黒板の文字が自動で写し取られてゆく同期ノートを虚ろに眺めたり、髪の毛を抜いてゲノム解析アプリでシマウマと自分の遺伝子を掛け合わせたほとんどパンダなケンタウロスを作ったり、少数だが教授の講義についていけてる最前列に陣取った秀才学生の同期ノートを遠隔ハックして麒麟が繁殖行為してるイタズラ書きをして足を引っ張ったりなどして遊んでいる。

最後列の席にいる私は。
般若波羅蜜多を机上でちんたら学ぶよりもいきなりの実践こそを良しとする信条なわけで、硬い木の折りたたみ椅子の背に全身をゆだね半眼となり心を休め意識を空にしていた。
この状態は、西洋医学系の専門用語では「居眠り」と呼ばれているらしい。

ひとコマ三時間の講義の、半分ほどが過ぎた頃だっただろうか。
ふと、般若波羅蜜多の境地から心が戻された。
西洋医学の専門用語では「寝起き」と呼ばれている状態であるらしい。たるんだ眼球を、痛痒くこする。

涅槃河原教授は、さらにノリノリでチョークを黒板へカツッンカッツン打ちつけているが、その横には奇妙なものがいた。
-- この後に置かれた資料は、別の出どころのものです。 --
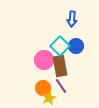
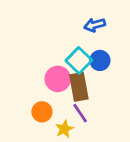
blue arrow: (72, 19) -> (95, 25), turned 70
orange circle: (43, 88) -> (42, 112), moved

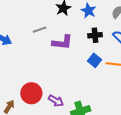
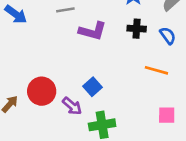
blue square: (94, 60) -> (92, 87), moved

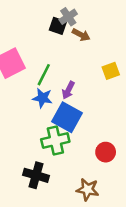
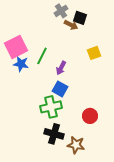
black square: (58, 26) -> (80, 18), moved
blue star: (42, 98) -> (21, 64), moved
blue square: (67, 117) -> (60, 89), size x0.7
black cross: (36, 175) -> (54, 134), moved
ひとりの青い服を着た少女が、教授のふくらはぎを蹴っているのである。
教授は、その少女にも少女のくり出す足首のひねりが効いた鋭いローキックにもまったく気がついてないようで、黒板に表示されてる脳の断面図へ有機プローブを集中して突っ込むポイントを熱心に書き込んでいる。

「・・・あれは誰なのでしょう?
教授の娘が乱入してきてるのかな?」

こそこそと、隣の卒塔婆先輩へ耳打ちをした。
先輩は、こちらの耳たぶを噛むほどに唇を寄せ、ささやいてきた。

「とうとうお前さんにも・・・
あれが見えるようになっちまったんだな・・・」

「なんなんですか、思わせぶりな言い回しで・・・」

「ふふふ。
無理を通せば道理は引っ込むが、
無理を開けば道理も道を開けてくれるもんさね」

その言葉は有難い高僧の法話にも聞こえるし、
留年17回目の典型的な劣等生の戯れ言にも聞こえる。
卒塔婆先輩は、作務衣にかけたポシェットから電子葉巻をつまみ、老練な唇にくわえ吸った。煙の代わりに-先からか細い悲鳴が鳴る。

「ふーっ・・・
この教室いる者は内心、最前列の賢さだけが取り柄のやつらは除いてだが、あの少女の所作に共感しておらん学生はひとりもおるまいよ。
わしが初めて見た時、あの子はまだ教壇の周りをハイハイしておった」

「あれは・・・
我々劣等生の想念が混成接続し生み出してしまった、奇異な存在だということですか?」

「蜜多した想いが、般若で波羅波羅な難解なる講義とのシンクロにより。
色慾で食う、光速儀式したのじゃよ」

色即是空空即是色より何を言ってるのか意味分からない。
しかし、そこまで深い理解を会得しているのならば、何年もむざむざと留年するはずがないので、その言葉がもたらす不信感の分だけ先輩から体を離す。
その離れた距離を、先輩はすかさず縮めてくる。

「よくよくと気をつけろよ。
蜜多した集団心理は、独立した意識体を生み出す。
それが見えるようになったら、それには巻き込まれないことだ。
身体とカラダとの距離をとらせてもらうのは当然として。
心とココロの距離もとらせていただくのだ。
言うならばそれは、ソウルディスタンスだ。
その結界形成を可能にするのは、これしかない」

先輩は電子葉巻を深く吸い込んだ。
そのウロコ模様の葉巻は有機体らしく、小枝のような手足と尻尾をばたばたさせた。

学費さえ払ってれば、留年回数は制限無しのこのニルパーナ大学のシステムは、そろそろ考え直した方がいい。
古参の学生はみんな奇異な領域と電波交信をしはじめ、仙人または妖怪じみてくる。

先輩から身体を逃がしたい方向には、女子学生の並びがあって、彼女らは前頭葉どおしをダイレクトに有線で繋ぎあう内緒の井戸端会議に夢中だった。
こっちと膝が当たって驚いた留年39回目の同級生女子がハッとした後に、ニコッと笑ってきた。

彼女は膝に乗せてるくたっとした麻編みのバッグから何かを取り出し、こっちへ差し出した。

「飴ちゃんなめる?」

その飴は。
甲羅から迷惑そうに小指ほどの首を出した。